Redes de fast-food apostam em inteligência artificial, mas clientes preferem atendimento humano
Consumidores nos EUA mostram preferência por atendentes reais, criando abismo entre planos das empresas e desejo do público.
Por Redação Diário Local
Redes de fast-food nos Estados Unidos enfrentam um descompasso entre a estratégia de automação e a preferência do público. Embora empresas como McDonald’s e Wendy’s invistam pesado em inteligência artificial (IA) para acelerar o atendimento, pesquisas indicam que a maioria dos consumidores ainda prefere realizar pedidos com atendentes humanos.
O movimento de automação abrange desde o atendimento em drives-thru até o preparo de alimentos. No início do ano, o McDonald’s lançou o sistema ArchIQ para levar chatbots aos drives-thru da rede como parte de uma iniciativa de digitalização. Já o Wendy’s adota sistemas de IA no mesmo setor desde 2023, por meio do programa FreshAI.
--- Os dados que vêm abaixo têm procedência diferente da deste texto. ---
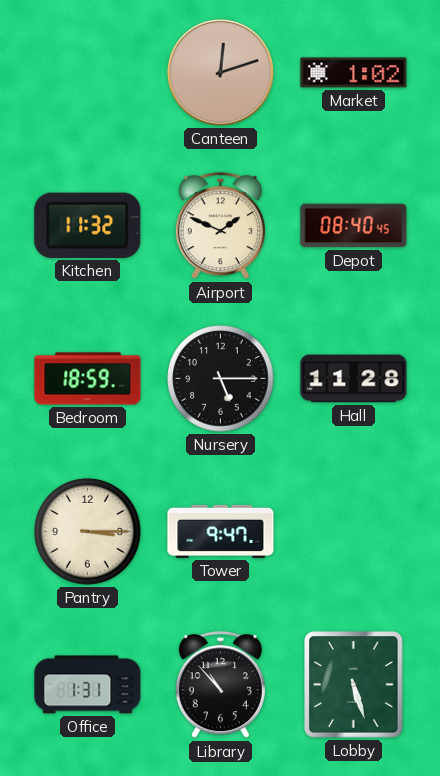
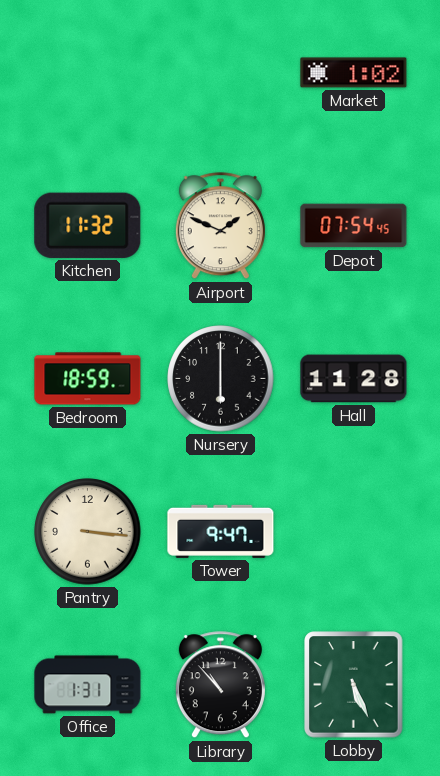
Canteen: 12:12 -> none
Depot: 08:40 -> 07:54
Nursery: 5:15 -> 6:00
Pantry: 3:15 -> 3:16
Lobby: 5:27 -> 5:26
Durante teleconferência de resultados do primeiro trimestre de 2026, o diretor financeiro (CFO) do McDonald’s, Ken Cook, afirmou que a companhia busca ampliar o investimento na jornada digital. O objetivo é utilizar dados dos consumidores para aumentar o engajamento em aplicativos e tornar os pagamentos mais fluidos.
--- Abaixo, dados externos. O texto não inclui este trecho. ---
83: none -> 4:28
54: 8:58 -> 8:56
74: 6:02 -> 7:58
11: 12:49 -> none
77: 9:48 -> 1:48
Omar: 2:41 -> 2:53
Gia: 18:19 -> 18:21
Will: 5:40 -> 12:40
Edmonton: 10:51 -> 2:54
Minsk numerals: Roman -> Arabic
Apesar do foco corporativo em eficiência, um levantamento da consultoria Metrigy revela que o cliente nem sempre acompanha esse ritmo. Segundo a pesquisa, cerca de 80% dos consumidores preferem o contato humano em vez de assistentes de IA ou quiosques digitais, evidenciando um abismo entre a visão executiva e a experiência do usuário.
A análise da consultoria aponta ainda que as empresas tendem a superestimar a aceitação da tecnologia. Enquanto as redes de fast-food acreditam que 40% do público prefere a IA, os dados mostram que apenas 22% dos consumidores optariam por essa interação.
Por que o consumidor resiste à IA?
O professor de sociologia e administração da Wharton, Jerry Jacobs, aponta que a automação não deve ser vista apenas como substituição de mão de obra ou corte de custos. Para o especialista, a tecnologia pode ser usada para absorver tarefas repetitivas, permitindo que os funcionários foquem em funções de hospitalidade, como recepcionar clientes e resolver problemas complexos.
Para muitos clientes, o ato de pedir comida ainda possui um componente de interação social. Embora o atendimento humano possa apresentar falhas ou roteiros engessados, ele ainda é visto como uma alternativa mais satisfatória para certas necessidades que as máquinas não atendem plenamente.
O impacto dos erros na confiança
Apesar da resistência, a aceitação de chatbots cresceu mais de quatro pontos percentuais entre o primeiro e o segundo trimestre de 2026, conforme a Metrigy. Isso indica uma tendência de adoção gradual, mas que ainda depende do desenvolvimento de confiança por parte do público.
Layne Haaksma, analista sênior da Metrigy, explica que o tempo de introdução da tecnologia é curto para que os usuários se sintam seguros. Segundo a especialista, erros cometidos pela IA durante o processo de interação ficam marcados na percepção do consumidor, dificultando a transição completa para o modelo automatizado.